Bayesian vs. Traditional Statistics
I think the traditional approach to statistics, using statistical significance tests, rests on a conceptual confusion.
Aside: I am no statistician. I’m just a philosopher. So you would probably be justified in assuming at this point that I’m wrong. But then you would be mistaken.
Background
You’ve collected some data. You see that variables A and B are correlated in the data. You wonder if this is due to chance, or if there is a genuine connection of some kind between A and B.
The “Null Hypothesis” is the hypothesis that it’s just chance; A and B aren’t systematically connected.
A “Type 1 Error” occurs when you mistakenly reject the null hypothesis. (You think A and B are connected but they aren’t.)
How do you decide whether to reject the null hypothesis (and thus accept some causal hypothesis)? Traditionally, you suppose the null hypothesis were true, and based on that assumption, calculate how likely it would be that you would observe a correlation of at least the magnitude you in fact observed. That’s the “p-value.” If that probability is low enough, you get to reject the null hypothesis. You set some fairly low threshold, such as 0.05 or (if you’re extra careful) 0.01. The threshold is called “alpha”. If p is less than alpha, then you report that you found a “statistically significant” effect, and journalists can now announce to the world that “scientists have discovered” that A and B are causally connected. (This includes the possibility of a third factor, C, that affects both A and B.)

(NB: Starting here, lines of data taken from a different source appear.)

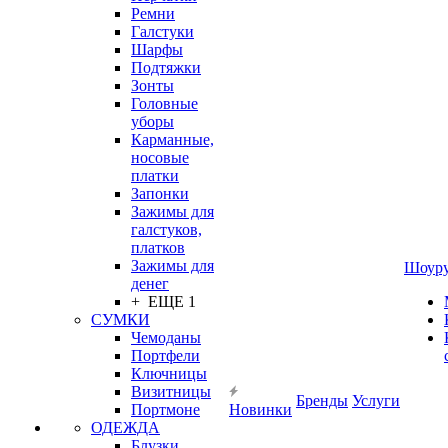
Ремни
Галстуки
Шарфы
Подтяжки
Зонты
Головные
уборы
Карманные,
носовые
платки
Запонки
Зажимы для
галстуков,
платков
Зажимы для
Шоур
денег
+ ЕЩЕ 1
СУМКИ
Чемоданы
Портфели
Ключницы
Визитницы
Бренды
Услуги
Портмоне
Новинки
ОДЕЖДА
Блузки,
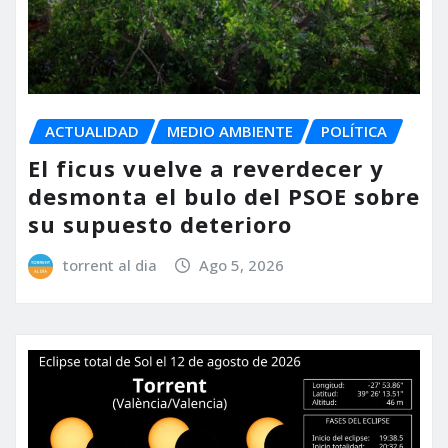
ACTUALIDAD
MEDIO AMBIENTE
POLÍTICA
El ficus vuelve a reverdecer y
desmonta el bulo del PSOE sobre
su supuesto deterioro
torrent al dia
Ago 5, 2026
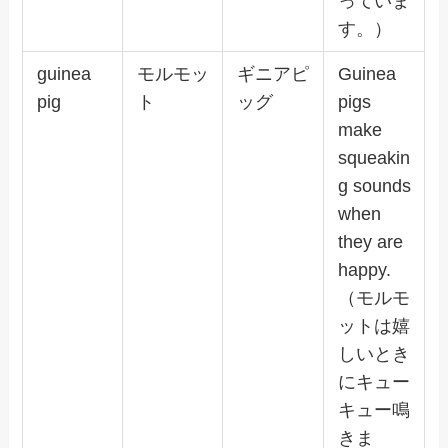
っていま
す。）
guinea
モルモッ
ギニアピ
Guinea
pig
ト
ッグ
pigs
make
squeakin
g sounds
when
they are
happy.
（モルモ
ットは嬉
しいとき
にキュー
キュー鳴
きま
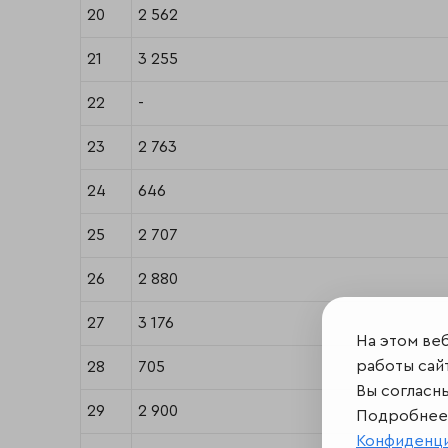
20
2 562
21
3 255
22
-
23
2 763
24
646
25
2 707
26
2 880
27
3 176
На этом ве
работы сайт
28
705
Вы согласн
29
2 900
Подробнее 
Конфиденц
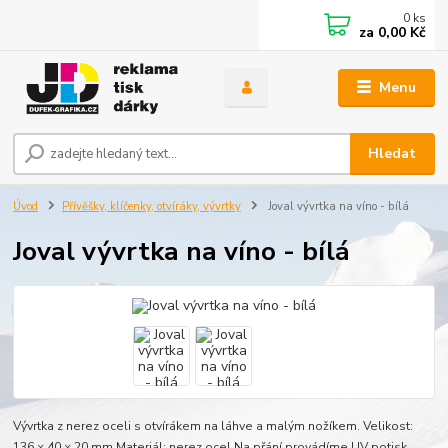
0
ks
za
0,00 Kč
Menu
Hledat
Úvod
Přívěšky, klíčenky, otvíráky, vývrtky
Joval vývrtka na víno - bílá
Joval vývrtka na víno - bílá
Vývrtka z nerez oceli s otvírákem na láhve a malým nožíkem. Velikost:
136 × 40 × 20 mm.Materiál: nerez ocel Na přání provádíme UV potisk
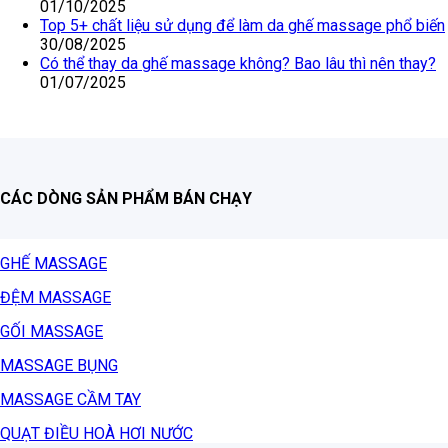
01/10/2025
Top 5+ chất liệu sử dụng để làm da ghế massage phổ biến
30/08/2025
Có thể thay da ghế massage không? Bao lâu thì nên thay?
01/07/2025
CÁC DÒNG SẢN PHẨM BÁN CHẠY
GHẾ MASSAGE
ĐỆM MASSAGE
GỐI MASSAGE
MASSAGE BỤNG
MASSAGE CẦM TAY
QUẠT ĐIỀU HOÀ HƠI NƯỚC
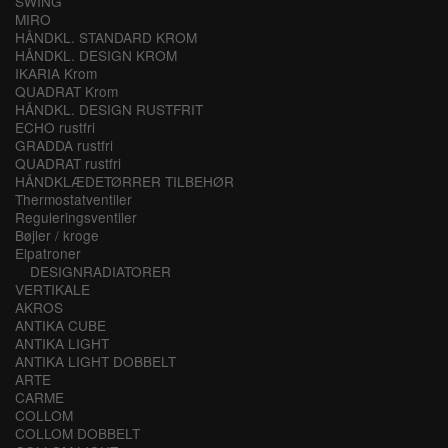
SWING
MIRO
HÅNDKL. STANDARD KROM
HÅNDKL. DESIGN KROM
IKARIA Krom
QUADRAT Krom
HÅNDKL. DESIGN RUSTFRIT
ECHO rustfri
GRADDA rustfri
QUADRAT rustfri
HÅNDKLÆDETØRRER TILBEHØR
Thermostatventiler
Reguleringsventiler
Bøjler / kroge
Elpatroner
DESIGNRADIATORER
VERTIKALE
AKROS
ANTIKA CUBE
ANTIKA LIGHT
ANTIKA LIGHT DOBBELT
ARTE
CARME
COLLOM
COLLOM DOBBELT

Why do they get to announce this? I think the rationale is something like this: “Look, you can never get absolute certainty. It’s enough that we have a high probability for our theory. Since our result was statistically significant, by definition, that means it is highly unlikely that it’s due to chance; so it’s highly likely that there is some sort of causal connection.” Thus, here is an actual quotation from a web site explaining basic statistical concepts:
“Alpha is the maximum probability that we have a type I error. For a 95% confidence level, the value of alpha is 0.05. This means that there is a 5% probability that we will reject a true null hypothesis. In the long run, one out of every twenty hypothesis tests that we perform at this level will result in a type I error.”

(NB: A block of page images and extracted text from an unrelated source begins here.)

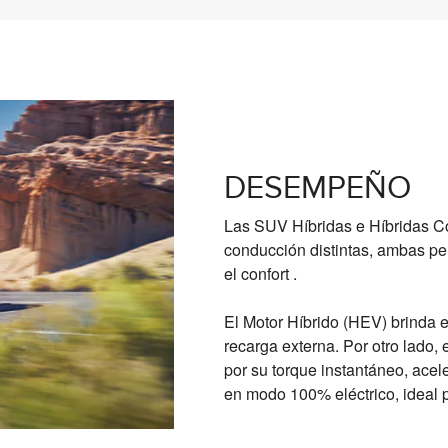
DESEMPEÑO
Las SUV Híbridas e Híbridas Co
conducción distintas, ambas pe
el confort .
El Motor Híbrido (HEV) brinda e
recarga externa. Por otro lado
por su torque instantáneo, acele
en modo 100% eléctrico, ideal 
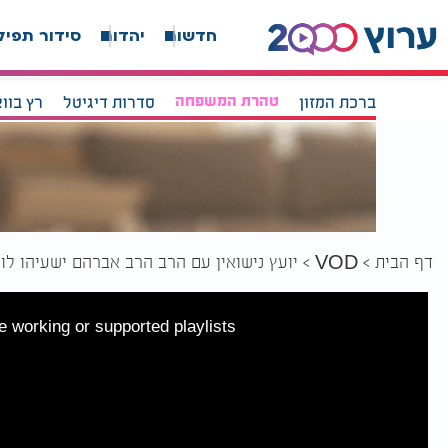
חדשות
יהדות
סידור תפיל
ברכת המזון
טהרת המשפחה
סדרות דיגיטל
רץ בוו
דף הבית
יועץ נישואין עם הרב הרב אברהם ישעיהו לו
VOD
 working or supported playlists.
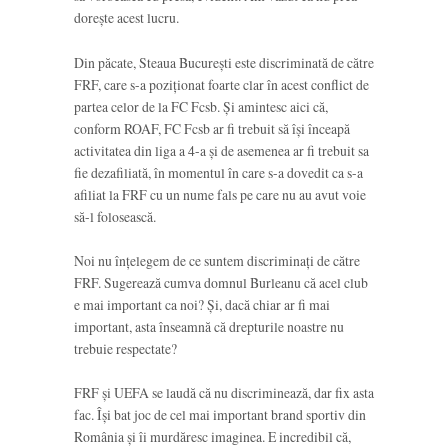
dorește acest lucru.
Din păcate, Steaua București este discriminată de către
FRF, care s-a poziționat foarte clar în acest conflict de
partea celor de la FC Fcsb. Și amintesc aici că,
conform ROAF, FC Fcsb ar fi trebuit să îşi înceapă
activitatea din liga a 4-a şi de asemenea ar fi trebuit sa
fie dezafiliată, în momentul în care s-a dovedit ca s-a
afiliat la FRF cu un nume fals pe care nu au avut voie
să-l folosească.
Noi nu înțelegem de ce suntem discriminați de către
FRF. Sugerează cumva domnul Burleanu că acel club
e mai important ca noi? Și, dacă chiar ar fi mai
important, asta înseamnă că drepturile noastre nu
trebuie respectate?
FRF și UEFA se laudă că nu discriminează, dar fix asta
fac. Își bat joc de cel mai important brand sportiv din
România și îi murdăresc imaginea. E incredibil că,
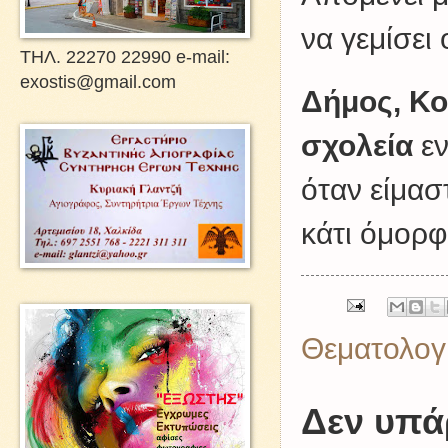
να γεμίσει
ΤΗΛ. 22270 22990 e-mail:
exostis@gmail.com
Δήμος, Κο
σχολεία
ε
όταν είμασ
κάτι όμορφο
Θεματολογ
Δεν υπά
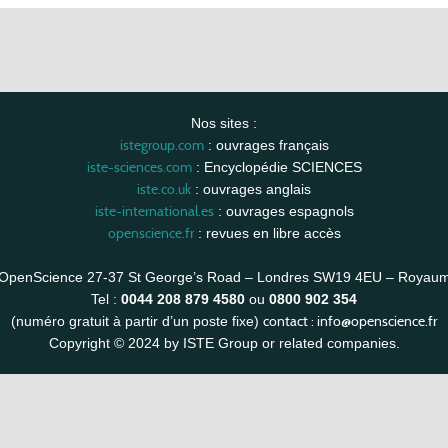
Nos sites :
istegroup.com
: ouvrages français
iste-sciences.com
: Encyclopédie SCIENCES
iste.co.uk
: ouvrages anglais
iste-international.es
: ouvrages espagnols
openscience.fr
: revues en libre accès
OpenScience 27-37 St George’s Road – Londres SW19 4EU – Royau
Tel :
0044 208 879 4580
ou
0800 902 354
contact :
info@openscience.fr
(numéro gratuit à partir d’un poste fixe)
Copyright © 2024 by ISTE Group or related companies.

(https://www.thoughtco.com/difference-between-type-i-and-type-ii-errors-3126414, accessed 10/2017)
A Confusion
So what’s the confusion I’m complaining about? It is a confusion between
1. The probability that we make a Type 1 error, given that the null hypothesis is true, and
2. The probability that we make a Type 1 error, given that we reject the null hypothesis.
Or:
1’. Out of all the cases in which the null hypothesis is true, how often do we mistakenly reject it? and
2’. Out of all the cases in which we reject the null hypothesis, how often is that a mistake?
Alpha, the threshold of statistical significance, answers 1/1’. It does not answer 2/2’. And 2 or 2’ is what actually matters – that is what would tell you how confident you should be that A and B are genuinely connected, when you hear about the results of the scientific study.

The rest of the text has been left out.